Face au cancer, « les gens qui pratiquent une activité physique ont moins de chance de rechuter »
En avril 2017, l’Institut Rennais de Chirurgie Orthopédique et de Médecine du Sport de Cesson-Sévigné s’est doté d’une unité de réathlétisation pour les malades atteints de pathologies lourdes. Hématologues et oncologues n’hésitent plus à envoyer leurs patients reprendre goût à l’effort. Les effets sur leur bien-être sont mesurables très rapidement. Entretien avec le docteur Raphaël Jallageas, médecin rééducateur fonctionnel et médecin de l’activité physique, à l’origine de ce projet.
Ce qui frappe quand on passe du temps avec les patients de cette unité de réadaptation, dans cette petite salle de sport finalement, c’est qu’on ne sent pas de gravité.
Il y a une gravité. Mais ici, on dédramatise. Cette unité a commencé à fonctionner en avril 2017. On l’a créée avec les hématologues. Je leur ai proposé ce projet et ça a tout de suite matché. On a commencé par une heure, deux heures, trois heures de séance avec des patients. Désormais, les créneaux sont pleins, toute la semaine. On accueille entre 100 et 120 patients. La demande est croissante depuis 2017. Les oncologues nous ont rejoints dans notre démarche. Le bouche-à-oreille a fonctionné, aussi, entre patients qui se retrouvent dans une salle d’attente et partagent leurs expériences. On est encore un peu limité par l’espace, mais d’ici un an on aura une belle salle de 200 mètres carrés. On a également ouvert le 1er novembre une antenne à Saint-Malo, même si on est un peu freiné par le Covid-19.
Les patients travaillent en petits groupes.
Pour être qualitatif, il faut faire des petits groupes. Le soir, c’est un peu plus chargé car on a les gens qui travaillent la journée. Mais, en moyenne, on a quatre patients par séance, encadrés par un enseignant en Activité physique adaptée (APA).
« Les patients sont moins fatigués, moins douloureux, moins déprimés »
Comment mettez-vous en place le protocole de réathlétisation ?
On fait, pour commencer, un bilan avec chaque patient : une épreuve d’effort avec une mesure de la VO2 (consommation d’oxygène), de la PMA (puissance maximale aérobie). Cela nous permet de leur faire, à chacun, un programme de réadaptation et réathlétisation, comme pour un sportif. C’est un peu moins poussé bien sûr, mais sur le fond, c’est le même protocole.
Quels sont les bienfaits de l’activité sportive dans le cas de vos patients ?

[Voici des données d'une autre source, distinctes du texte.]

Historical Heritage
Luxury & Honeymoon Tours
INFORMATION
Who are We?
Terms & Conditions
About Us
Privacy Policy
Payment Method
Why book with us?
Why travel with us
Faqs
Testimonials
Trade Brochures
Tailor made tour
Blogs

Sur le cancer, post-traitement, on s’est rendu compte que le sport est le seul médicament qui agit sur la fatigue. Les patients sont tous moins fatigués. Étant donné que la fatigue va de pair avec la dépression, ils sont tous un peu moins dépressifs. Face aux traitements de type chirurgie, radiothérapie, chimiothérapie, le sport est le seul traitement qui lutte contre les effets indésirables que sont les douleurs articulaires, musculaires, troubles de la sensibilité, etc. Tous les patients qui suivent notre protocole estiment qu’ils sont moins douloureux, qu’ils dorment mieux, qu’ils sont moins fatigués. Ils reprennent du poids, le poids qui est un facteur fondamental dans la maladie. Ils reprennent en masse musculaire, en force.

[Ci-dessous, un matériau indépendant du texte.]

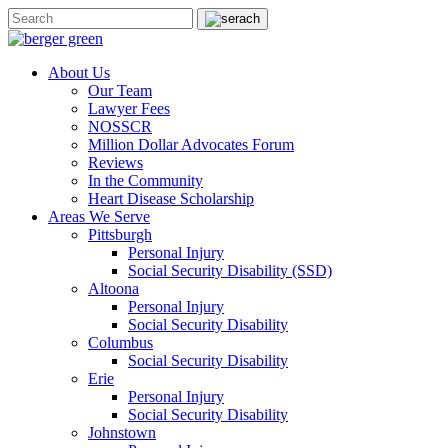
About Us
Our Team
Lawyer Fees
NOSSCR
Million Dollar Advocates Forum
Reviews
In the Community
Heart Disease Scholarship
Areas We Serve
Pittsburgh
Personal Injury
Social Security Disability (SSD)
Altoona
Personal Injury
Social Security Disability
Columbus
Social Security Disability
Erie
Personal Injury
Social Security Disability
Johnstown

« Ça peut être redoutable un élastique »
Ils reprennent confiance en leur corps.
On les guide, oui, dans cette phase post-maladie. La reprise d’une activité physique peut d’ailleurs souvent faire peur aux médecins traitants de ces patients. À tort, car ils peuvent faire plein de choses. Ici, ils font du cardio, du renforcement musculaire type gainage, ils travaillent avec des élastiques, avec du petit matériel, mais ça peut être redoutable (sourire). Un élastique peut être redoutable. On sait aussi, désormais, que les gens qui pratiquent une activité physique ont moins de chance de rechuter.
Cette unité est comme un sas, finalement, avant de retrouver une activité indépendante.
En effet. Il ne s’agit pas ici de sport sur ordonnance. On est sur du réentraînement à l’effort sur des patients touchés par une pathologie chronique, il s’agit bien d’un acte technique médical. Nous, on les évalue, on les ré-entraîne et dès qu’ils sont aptes à faire du sport tout seul, on les transfère vers le sport sur ordonnance, qui ne marche pas encore assez bien dans notre système de santé par faute de financements et la difficulté à mettre en place des réseaux.